Retirement Investments Keep Elder Black Women Afloat
New America Media | 10/20/2011, 11:24 a.m.
NEW ORLEANS--Social researchers and financial experts agree that women investing for retirement--especially those from African-American, Latino and other ethnic communities--are facing tough choices in the wake of the last decade's financial downturns.
Today's tough economy leaves female retirees--regardless of whether they've had financial guidance--to grapple with decisions about how to invest their hard earned savings. Although retirement research and best-practice recommendations may be sparse, one thing many working women have going for them is their resilience.
When retirement day arrived in 2000, Darlean George of Westwego, La., had put in a faithful 30 years and six months at Bell South. Career-wise, she retired as an electronic technician (a switch operator), which offered less hassle and greater pay than the clerical role she started in.

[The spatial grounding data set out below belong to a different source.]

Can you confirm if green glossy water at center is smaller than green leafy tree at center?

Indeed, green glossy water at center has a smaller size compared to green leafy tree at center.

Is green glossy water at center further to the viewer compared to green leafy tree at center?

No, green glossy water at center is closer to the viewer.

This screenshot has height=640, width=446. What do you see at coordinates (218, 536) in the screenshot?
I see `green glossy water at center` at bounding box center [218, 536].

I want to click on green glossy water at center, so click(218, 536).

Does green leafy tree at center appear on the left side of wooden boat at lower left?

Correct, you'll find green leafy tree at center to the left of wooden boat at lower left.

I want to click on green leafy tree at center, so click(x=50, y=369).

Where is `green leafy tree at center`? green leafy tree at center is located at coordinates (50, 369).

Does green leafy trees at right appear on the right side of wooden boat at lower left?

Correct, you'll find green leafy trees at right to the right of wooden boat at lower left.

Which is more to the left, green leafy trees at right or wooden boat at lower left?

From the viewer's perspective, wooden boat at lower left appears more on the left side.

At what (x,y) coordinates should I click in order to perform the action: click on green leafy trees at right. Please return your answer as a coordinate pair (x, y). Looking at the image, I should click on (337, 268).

George, who is African American and was 51 at the time, hadn't ruled out returning to the workforce and was in a healthy financial position after having invested in the company's 401(k) plan and stock. Her greatest uncertainty at the time was how best to withdraw the funds.
On one hand, she could have opted to receive monthly retirement benefits from her employer. The downside was that under her plan if she died, her husband would receive benefits for one year. The remaining money would return to the company. So, she sought the advice of a financial advisor and decided to invest in an individual retirement account (IRA) portfolio.
"It was just a matter of consulting with the financial analyst and having her roll my money over into that account," George said.
Such consultation was a needed step for a major investment, but nothing could have prepared her for what rocked her finances. One year into retirement, George lost half of her IRA investment in the economic downturn that followed the terrorist attacks of Sept. 11, 2001.
By the end of 2010, she had exhausted the remaining funds on cost of living and unforeseen expenses.
However, during those years she also capitalized on the career-development programs Bell South offered retirees. George used the programs to secure training in cake decorating, bridal consulting and day care management. She also volunteered for her granddaughter's school for one year and was eventually offered a paid position. George has since worked in the insurance industry.
Today, at 63, George is the office manager for a Louisiana-based home health care agency. Financially, she and her husband are surviving on a monthly basis with income from both of their jobs and Social Security. But she has no regrets.
"I wouldn't do anything differently. Had it not been for 9/11, I would probably still be OK. I never intended not to go back to work at all. That [9/11] was an unforeseen something that was totally beyond our control," she said.
George's long-time friend and former co-worker, Laverne Johnson, 63, of Pearl River, La., retired from Bell South in 2007. The market was turbulent at the time, and she decided to make conservative investments in stock with the assistance of a financial advisor. By 2008, she, too, began to lose a couple of thousand dollars monthly.